PROBLEM DESCRIPTION
Please return the listing below exactly, without any of its pictures.

TASK INPUT
********************
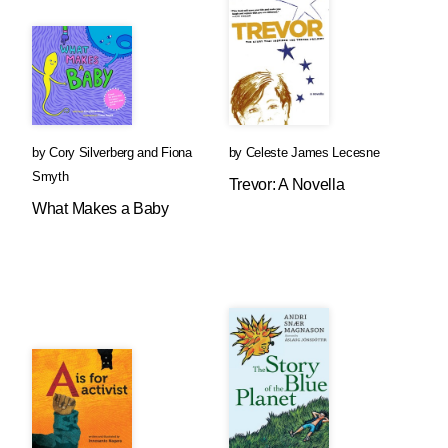
by
Cory Silverberg
and
Fiona
by
Celeste James Lecesne
Smyth
Trevor: A Novella
What Makes a Baby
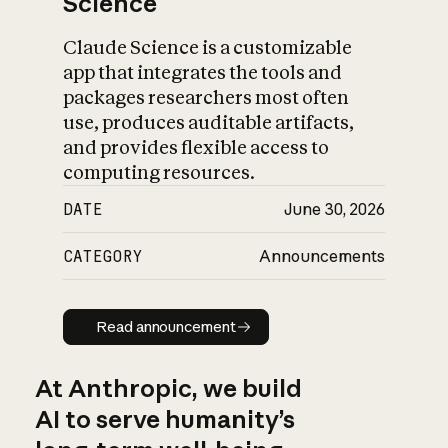
Science
Claude Science is a customizable
app that integrates the tools and
packages researchers most often
use, produces auditable artifacts,
and provides flexible access to
computing resources.
DATE
June 30, 2026
CATEGORY
Announcements
Read announcement
Read announcement
At Anthropic, we build
AI to serve humanity’s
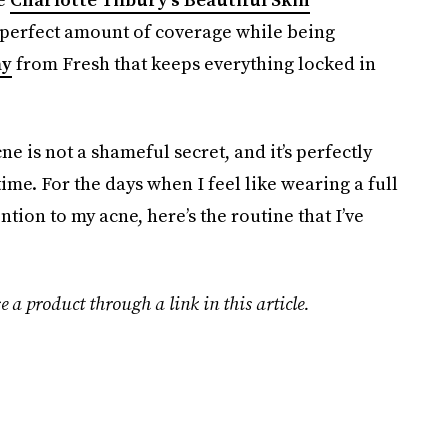
 perfect amount of coverage while being
ay
from Fresh that keeps everything locked in
ne is not a shameful secret, and it’s perfectly
ime. For the days when I feel like wearing a full
tion to my acne, here’s the routine that I’ve
e a product through a link in this article.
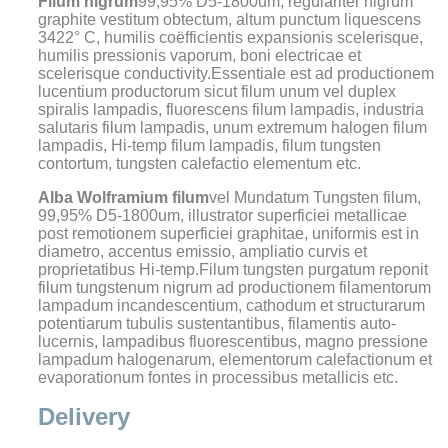
Filum nigrum
99,95% D5-1800um, regulariter nigrum
graphite vestitum obtectum, altum punctum liquescens
3422° C, humilis coëfficientis expansionis scelerisque,
humilis pressionis vaporum, boni electricae et
scelerisque conductivity.Essentiale est ad productionem
lucentium productorum sicut filum unum vel duplex
spiralis lampadis, fluorescens filum lampadis, industria
salutaris filum lampadis, unum extremum halogen filum
lampadis, Hi-temp filum lampadis, filum tungsten
contortum, tungsten calefactio elementum etc.
Alba Wolframium filum
vel Mundatum Tungsten filum,
99,95% D5-1800um, illustrator superficiei metallicae
post remotionem superficiei graphitae, uniformis est in
diametro, accentus emissio, ampliatio curvis et
proprietatibus Hi-temp.Filum tungsten purgatum reponit
filum tungstenum nigrum ad productionem filamentorum
lampadum incandescentium, cathodum et structurarum
potentiarum tubulis sustentantibus, filamentis auto-
lucernis, lampadibus fluorescentibus, magno pressione
lampadum halogenarum, elementorum calefactionum et
evaporationum fontes in processibus metallicis etc.
Delivery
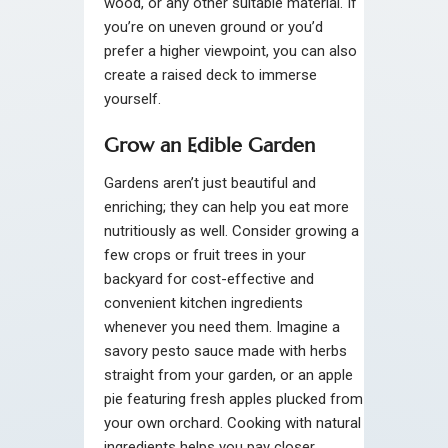
wood, or any other suitable material. If
you’re on uneven ground or you’d
prefer a higher viewpoint, you can also
create a raised deck to immerse
yourself.
Grow an Edible Garden
Gardens aren’t just beautiful and
enriching; they can help you eat more
nutritiously as well. Consider growing a
few crops or fruit trees in your
backyard for cost-effective and
convenient kitchen ingredients
whenever you need them. Imagine a
savory pesto sauce made with herbs
straight from your garden, or an apple
pie featuring fresh apples plucked from
your own orchard. Cooking with natural
ingredients helps you pay closer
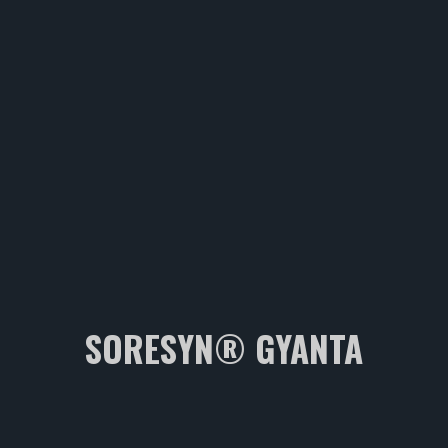
SORESYN® GYANTA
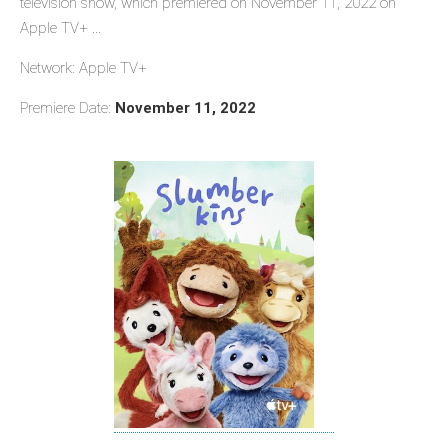
television show, which premiered on November 11, 2022 on
Apple TV+ ...
Network: Apple TV+
Premiere Date:
November 11, 2022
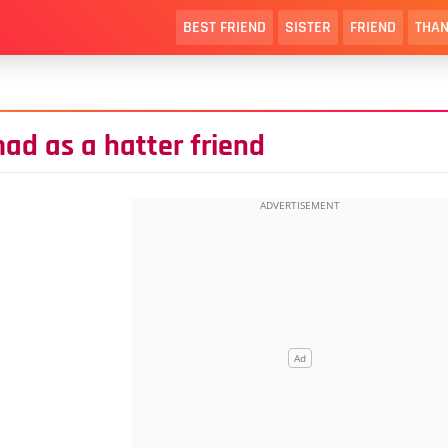
BEST FRIEND
SISTER
FRIEND
THAN
ad as a hatter friend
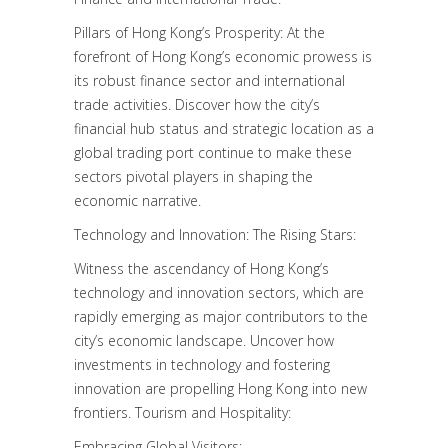
Pillars of Hong Kong’s Prosperity: At the
forefront of Hong Kong’s economic prowess is
its robust finance sector and international
trade activities. Discover how the city’s
financial hub status and strategic location as a
global trading port continue to make these
sectors pivotal players in shaping the
economic narrative.
Technology and Innovation: The Rising Stars:
Witness the ascendancy of Hong Kong’s
technology and innovation sectors, which are
rapidly emerging as major contributors to the
city’s economic landscape. Uncover how
investments in technology and fostering
innovation are propelling Hong Kong into new
frontiers. Tourism and Hospitality:
Embracing Global Visitors:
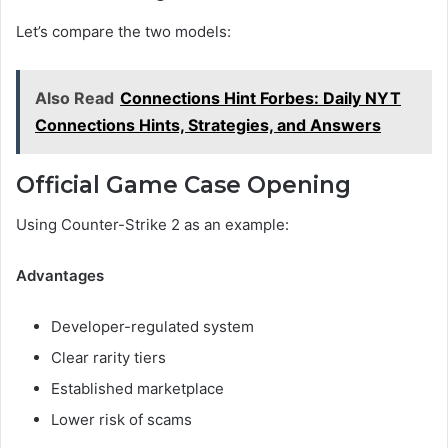
Let’s compare the two models:
Also Read
Connections Hint Forbes: Daily NYT
Connections Hints, Strategies, and Answers
Official Game Case Opening
Using Counter-Strike 2 as an example:
Advantages
Developer-regulated system
Clear rarity tiers
Established marketplace
Lower risk of scams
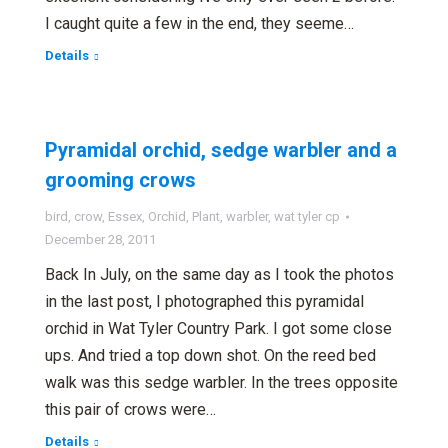
I caught quite a few in the end, they seeme…
Details
Pyramidal orchid, sedge warbler and a
grooming crows
bird
,
crow
,
Essex
,
Orchid
,
Plant
,
warbler
,
wat tyler cp
December 28, 2011
Back In July, on the same day as I took the photos
in the last post, I photographed this pyramidal
orchid in Wat Tyler Country Park. I got some close
ups. And tried a top down shot. On the reed bed
walk was this sedge warbler. In the trees opposite
this pair of crows were…
Details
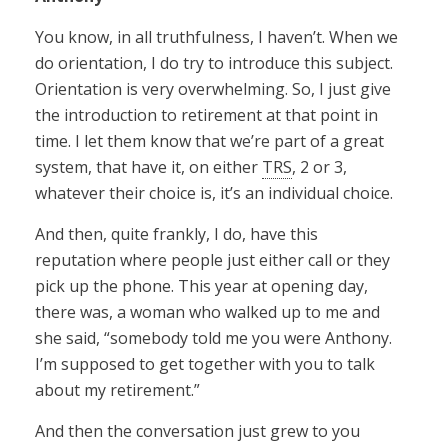
You know, in all truthfulness, I haven’t. When we
do orientation, I do try to introduce this subject.
Orientation is very overwhelming. So, I just give
the introduction to retirement at that point in
time. I let them know that we’re part of a great
system, that have it, on either
TRS
, 2 or 3,
whatever their choice is, it’s an individual choice.
And then, quite frankly, I do, have this
reputation where people just either call or they
pick up the phone. This year at opening day,
there was, a woman who walked up to me and
she said, “somebody told me you were Anthony.
I’m supposed to get together with you to talk
about my retirement.”
And then the conversation just grew to you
********************
RESULT BELOW
by
Cory Silverberg
and
Fiona
by
Celeste James Lecesne
Smyth
Trevor: A Novella
What Makes a Baby
Science
Claude Science is a customizable
app that integrates the tools and
packages researchers most often
use, produces auditable artifacts,
and provides flexible access to
computing resources.
DATE
June 30, 2026
CATEGORY
Announcements
Read announcement
Read announcement
At Anthropic, we build
AI to serve humanity’s
 perfect amount of coverage while being
ay
from Fresh that keeps everything locked in
ne is not a shameful secret, and it’s perfectly
ime. For the days when I feel like wearing a full
tion to my acne, here’s the routine that I’ve
e a product through a link in this article.
Filum nigrum
99,95% D5-1800um, regulariter nigrum
graphite vestitum obtectum, altum punctum liquescens
3422° C, humilis coëfficientis expansionis scelerisque,
humilis pressionis vaporum, boni electricae et
scelerisque conductivity.Essentiale est ad productionem
lucentium productorum sicut filum unum vel duplex
spiralis lampadis, fluorescens filum lampadis, industria
salutaris filum lampadis, unum extremum halogen filum
lampadis, Hi-temp filum lampadis, filum tungsten
contortum, tungsten calefactio elementum etc.
Alba Wolframium filum
vel Mundatum Tungsten filum,
99,95% D5-1800um, illustrator superficiei metallicae
post remotionem superficiei graphitae, uniformis est in
diametro, accentus emissio, ampliatio curvis et
proprietatibus Hi-temp.Filum tungsten purgatum reponit
filum tungstenum nigrum ad productionem filamentorum
lampadum incandescentium, cathodum et structurarum
potentiarum tubulis sustentantibus, filamentis auto-
lucernis, lampadibus fluorescentibus, magno pressione
lampadum halogenarum, elementorum calefactionum et
evaporationum fontes in processibus metallicis etc.
Delivery
wood, or any other suitable material. If
you’re on uneven ground or you’d
prefer a higher viewpoint, you can also
create a raised deck to immerse
yourself.
Grow an Edible Garden
Gardens aren’t just beautiful and
enriching; they can help you eat more
nutritiously as well. Consider growing a
few crops or fruit trees in your
backyard for cost-effective and
convenient kitchen ingredients
whenever you need them. Imagine a
savory pesto sauce made with herbs
straight from your garden, or an apple
pie featuring fresh apples plucked from
your own orchard. Cooking with natural
ingredients helps you pay closer
SORESYN® GYANTA
television show, which premiered on November 11, 2022 on
Apple TV+ ...
Network: Apple TV+
Premiere Date:
November 11, 2022
BEST FRIEND
SISTER
FRIEND
THAN
ad as a hatter friend
Pillars of Hong Kong’s Prosperity: At the
forefront of Hong Kong’s economic prowess is
its robust finance sector and international
trade activities. Discover how the city’s
financial hub status and strategic location as a
global trading port continue to make these
sectors pivotal players in shaping the
economic narrative.
Technology and Innovation: The Rising Stars:
Witness the ascendancy of Hong Kong’s
technology and innovation sectors, which are
rapidly emerging as major contributors to the
city’s economic landscape. Uncover how
investments in technology and fostering
innovation are propelling Hong Kong into new
frontiers. Tourism and Hospitality:
Embracing Global Visitors:
Let’s compare the two models:
Also Read
Connections Hint Forbes: Daily NYT
Connections Hints, Strategies, and Answers
Official Game Case Opening
Using Counter-Strike 2 as an example:
Advantages
Developer-regulated system
Clear rarity tiers
Established marketplace
Lower risk of scams
I caught quite a few in the end, they seeme…
Details
Pyramidal orchid, sedge warbler and a
grooming crows
bird
,
crow
,
Essex
,
Orchid
,
Plant
,
warbler
,
wat tyler cp
December 28, 2011
Back In July, on the same day as I took the photos
in the last post, I photographed this pyramidal
orchid in Wat Tyler Country Park. I got some close
ups. And tried a top down shot. On the reed bed
walk was this sedge warbler. In the trees opposite
this pair of crows were…
Details
You know, in all truthfulness, I haven’t. When we
do orientation, I do try to introduce this subject.
Orientation is very overwhelming. So, I just give
the introduction to retirement at that point in
time. I let them know that we’re part of a great
system, that have it, on either
TRS
, 2 or 3,
whatever their choice is, it’s an individual choice.
And then, quite frankly, I do, have this
reputation where people just either call or they
pick up the phone. This year at opening day,
there was, a woman who walked up to me and
she said, “somebody told me you were Anthony.
I’m supposed to get together with you to talk
about my retirement.”
And then the conversation just grew to you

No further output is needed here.